My place is a disaster, as I rearrange things and put other things in their place and throw out or give away what I don’t use. When I’m done with this project (probably sometime in October), I’ll have less Stuff and it will be glorious. Meanwhile, hopefully the apt. will at least look respectable by the end of today.
Here’s an odd etymological moment. Walking away from my office the other day, shaking my head at the thought – I’m ABD; actually within reach of finishing. This doesn’t happen to people like me. – I wondered, to whom does it happen? The word that came to mind, the adjective to describe a kind of person who is not me, who belongs in my place, is solidnyi. In Russian, this denotes a person grounded, weighted down with a respectable baggage of knowledge like with sandbags, someone not bloody likely to be blown away by the slightest wind, someone… solid.
Oh. There’s a linguistic connection out of nowhere. Thank you, brain.
Yesterday was full of green and yellow and blue, all the calmer primary colors.1 Perhaps it’s my insides’ continued refusal to concern my self with the war not mine that kept red at bay. Perhaps it’s the leisurely morning, waking up for half an hour, finally stretching into the quiet at 7; long drive to Somerville’s reward of linguiça for breakfast in a place with green and turquoise walls, in the company of two kind sporty spice, whose faces sparkle and glow even when they’re slow and sleepy. Or, then, sitting outside at JB’s, talking family trees and Ukrainian ancestry, wondering if our great-greats might have met. Or Davis Square’s warm metal benches, Russell Hoban causing heat around the eyes as novemberish London sweeps and twists me in, down to the Thames where Orpheus’ floating head sings soundlessly, signs half-undeciphered, echoed decidedly in Herman Orff’s [post]modern life, myth creeping in and out of familiar geography with words so different from Gaiman’s, floating in a – sea? no, a stream, a chattering brook of human hands and smiles and ice cream cones carrying me as white noise does, taking care not to disturb, and I share the sunny day with them but remain entranced by Hoban’s words in a way I haven’t been since Harry Mathews…

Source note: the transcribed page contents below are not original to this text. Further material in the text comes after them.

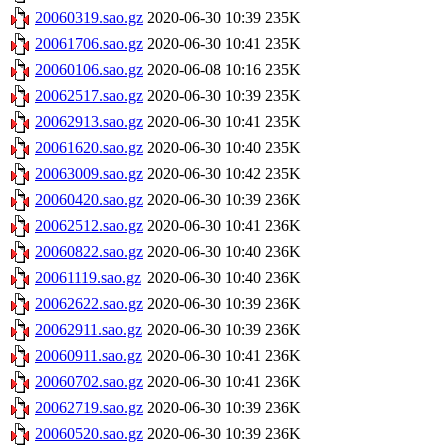
20060319.sao.gz
2020-06-30 10:39
235K
20061706.sao.gz
2020-06-30 10:41
235K
20060106.sao.gz
2020-06-08 10:16
235K
20062517.sao.gz
2020-06-30 10:39
235K
20062913.sao.gz
2020-06-30 10:41
235K
20061620.sao.gz
2020-06-30 10:40
235K
20063009.sao.gz
2020-06-30 10:42
235K
20060420.sao.gz
2020-06-30 10:39
236K
20062512.sao.gz
2020-06-30 10:41
236K
20060822.sao.gz
2020-06-30 10:40
236K
20061119.sao.gz
2020-06-30 10:40
236K
20062622.sao.gz
2020-06-30 10:39
236K
20062911.sao.gz
2020-06-30 10:39
236K
20060911.sao.gz
2020-06-30 10:41
236K
20060702.sao.gz
2020-06-30 10:41
236K
20062719.sao.gz
2020-06-30 10:39
236K
20060520.sao.gz
2020-06-30 10:39
236K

Having walked and walked and walked with John, who seems to enjoy Boston as much as his New York, having chimed the chimes in the MIT subway station, gone down to the river to see the sailboats, walked through MIT through Indian grocery with samosa snack and too-sweet lassi to Harvard Square, having chattered and laughed and taken photographs, I reluctantly take my leave of him and other MUDfriends, heading towards Davis and my car uncharacteristically early, in an attempt to feed recent homebody tendencies and the desire to have a consistent sleep schedule, because something, dollop of conversation perhaps, reminds me of early to bed, early to rise and I want my four walls, I want to avoid driving sleepy, I want to be leisurely and not tortured about the over-hour-long drive back. On the way back, remembering the three new used CDs I’ve scored for free by bringing in a large stack of mine, in goes DJ Spooky’s Optometry, and how did this escape me before? – it’s jazz! wasn’t the sticker enough of a clue, the cornered announcement of a special guest appearance by Billy Martin? I’m stuck in traffic going through Boston, but nothing matters, it’s jazzy and trancy and smoothly then hip-hoppy, and the sunset’s subtly purple – ah, there’s that red, but smoothed out, calmed, lulled by the blue in it; sky turns darker darker dark, and headlights flash back to the trance of driving cross-country, except now it’s only for an hour then I’m
home
and Afrocelts break my heart.
1 Green’s a primary color too: in theatrical lighting, it’s green, blue and red.